I love many things about summer: reading by the pool, eating summer produce, sleeping in, and taking time for me. But at the top of my list is personal learning. Summer grants us time to read professional development books, collaborate on-line and in real time, and attend professional development conferences and workshops.
People frequently ask me why do I "waste (their word, not mine!) my summer with school stuff?"
My answer is simple. First of all I do not consider it a waste. I do it because I am a learner, and I want to improve my teaching and my students' learning. Over these next fews weeks, I hope to share some of my learning with all of you.
I taught 4th and 5th grade for seven years before I became a middle school teacher. As an elementary teacher I created learning stations or choices which I preferred to call them. A part of me misses this type of learning because it was so easy to differentiate and keep students engaged.
Here's how it works!
- Select a text. We read an article, but this strategy could easily be used with a poem, an image, or even a video.

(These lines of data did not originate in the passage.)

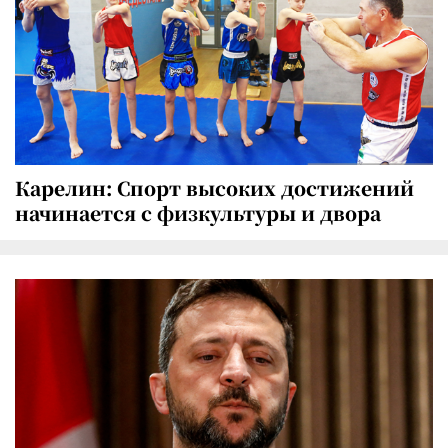
Карелин: Спорт высоких достижений
начинается с физкультуры и двора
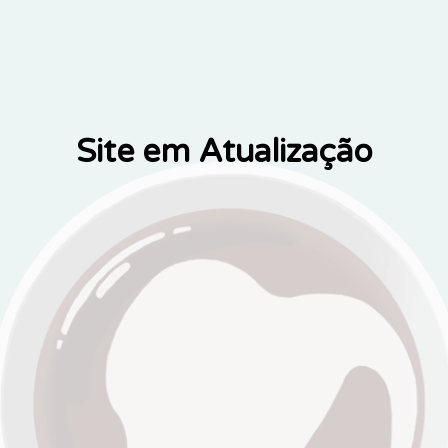
Site em Atualização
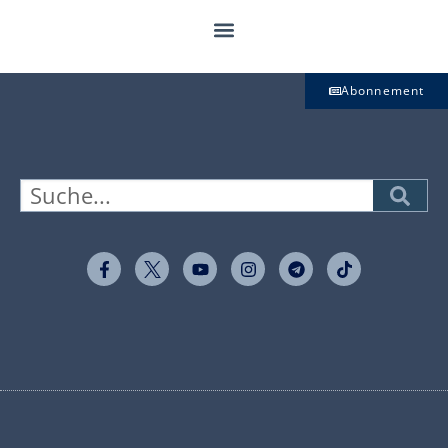
Abonnement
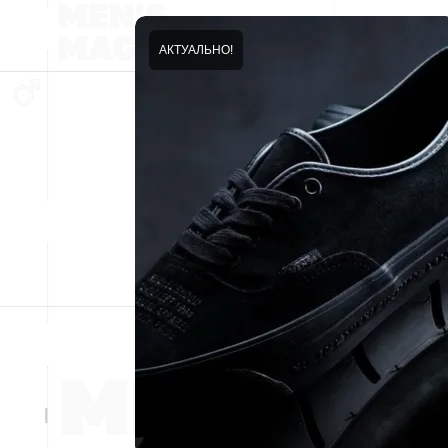
АКТУАЛЬНО!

- Prepare an essential question which could encourage deep discussion.
- Have students read and annotate the text. If you use a video or image, notes could be taken.
- Divide into groups and have groups discuss the text and the essential question. During the discussion students record good discussion points from others.
- After 2-3 minutes, rotate 1-2 students into another group. The number of rotations and students who rotate will depend on the class size.
- Continue discussion for several "conver-stations" and then come back as a whole group to share out.
- Gets kids moving. Many students find it difficult to sit still and stay engaged. This allows students to get up and move around.
- Facilitates deep discussion. I found when doing this activity, the first question asked was what did you talk about in your other group? These stations allow the discussion to go in different directions and give different perspectives, one that the group may not have thought of.
- Creates a culture of learning. Every student is involved in the discussion, unlike what you may have in a whole group discussion. Having the students record discussion points from others, gives introverted students more confidence to share with others. It helps them to contribute to the conversation.